(Exercise details)
When you repeat the records, keep every word exact and drop each picture.

++++ Data shown ++++

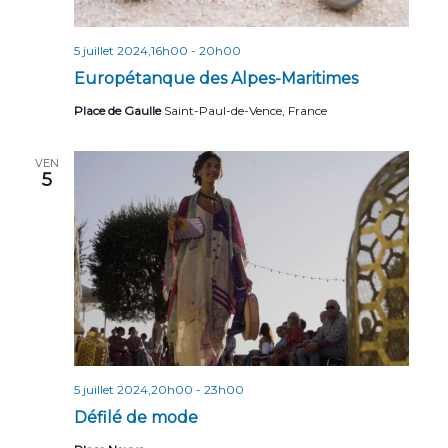
5 juillet 2024,16h00
-
20h00
Europétanque des Alpes-Maritimes
Place de Gaulle
Saint-Paul-de-Vence, France
VEN
5
5 juillet 2024,20h00
-
23h00
Défilé de mode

++++

(Response to this task)
5 juillet 2024,16h00
-
20h00
Europétanque des Alpes-Maritimes
Place de Gaulle
Saint-Paul-de-Vence, France
VEN
5
5 juillet 2024,20h00
-
23h00
Défilé de mode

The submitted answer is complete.